Here is the program:

//  Reading and printing a sequential file

#include <iostream>
#include <fstream> //file stream
#include <iomanip>
#include <string>
#include <cstdlib>
using namespace std;

void outputLine(int, const string&, double); //prototype

int main()
{
    //ifstream construtor opens the file
    ifstream inClientFile("clients.txt",ios::in);

    //exit program if ifstream could not open file
    if (!inClientFile)
    {
        cerr << "File could not be opened" << endl;
        exit(EXIT_FAILURE);
    }

    int account; //account number
    string name; //the account owner's name
    double balance; //the account balance

    cout << left << setw(10) << "Account" << setw(13) << "Name" << "Balance" << endl << fixed << showpoint;

    //display each record in file
    while  (!inClientFile.eof())
    {
        inClientFile >> account >> name >> balance;
        outputLine(account,name,balance);
    }

    return 0;
}

//display single record from file
void outputLine(int account,const string& name, double balance)
{
    cout << left << setw(10) << account << setw(13) << name << setw(7) << setprecision(2) << right << balance << endl;
}

The file is called "clients.txt". Its content is:

200 nata 266
344 joey 2.44

After seeing this, it is pretty straightforward that the program read the last line twice.

However, I changed the last loop to this, and it worked!

    //display each record in file
    while  (inClientFile >> account >> name >> balance)
    {
        outputLine(account,name,balance);
    }

What was the difference between the old version of the loop and the new version of the loop?
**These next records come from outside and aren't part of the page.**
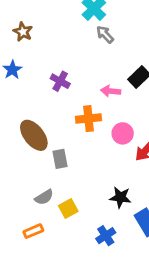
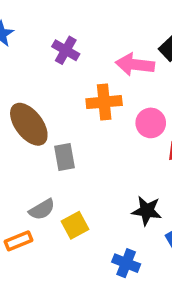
pink arrow: (111, 91) -> (135, 65), size x1.4
orange rectangle: (33, 231) -> (18, 241), moved
blue cross: (106, 236) -> (126, 263), turned -36

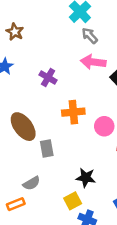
pink arrow: (135, 65) -> (93, 62), moved
black star: (147, 211) -> (86, 178), moved
yellow square: (75, 225) -> (73, 201), moved

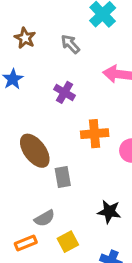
gray arrow: (90, 36) -> (70, 44), moved
yellow square: (73, 201) -> (68, 242), moved

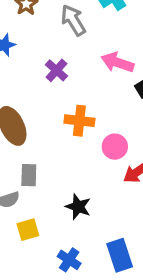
gray arrow: (70, 44) -> (73, 20), size x1.4
gray rectangle: (63, 177) -> (29, 175), moved

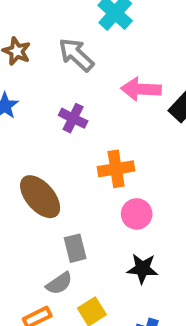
pink circle: (115, 147) -> (137, 214), moved

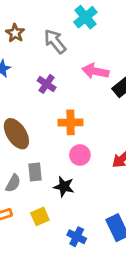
black star: (142, 269) -> (64, 187), moved
gray semicircle: (59, 283) -> (13, 183), moved, turned -36

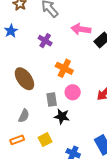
orange cross: (71, 122) -> (64, 68), turned 30
gray rectangle: (35, 172) -> (52, 99), moved

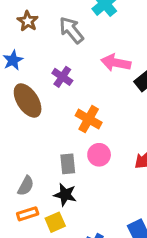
brown ellipse: (24, 79) -> (28, 101), moved
black star: (62, 116) -> (65, 195), moved
orange rectangle: (17, 140) -> (28, 214), moved

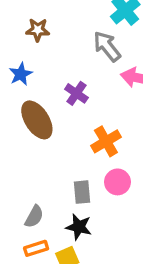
brown star: (28, 21) -> (38, 30), turned -30
gray arrow: (71, 30) -> (107, 46), moved
orange cross: (89, 119) -> (106, 141), turned 30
Why did the new one work, and the old one did not? Thanks.

The difference is that eof() doesn't recognize end-of-file until an actual read is performed. When at end-of-file line 31 doesn't know it yet until line 33 is executed. But line 34 is executed whether at eof or not. That's a common mistake that new programmers do -- IMO eof() is almost a useless function.

To add. The program did not read the last line twice, it failed to read anything in the last attempt and the previous values were used again.

Two ways to correct this. My preferred way is to use the input as the loop condition. If the input succeeds, there is a non-zero value. If it fails, there's a zero value.

    while  (inClientFile >> account >> name >> balance  )
    {
       outputLine(account,name,balance);
    }

If you are dead set on using .eof( ), then correct way is to first read outside the loop, sometimes called a priming read.
Then test .eof( ) in your loop condition, and have a read at the end of the loop body.

   inClientFile >> account >> name >> balance;
   while  (!inClientFile.eof())
    {
         outputLine(account,name,balance);
         inClientFile >> account >> name >> balance;
    }

Additionally, I would avoid doing chained input as you for any program that you cannot be absolutely sure the input will be correct. If any of the inputs in that sequence are bad, you have no way to recover.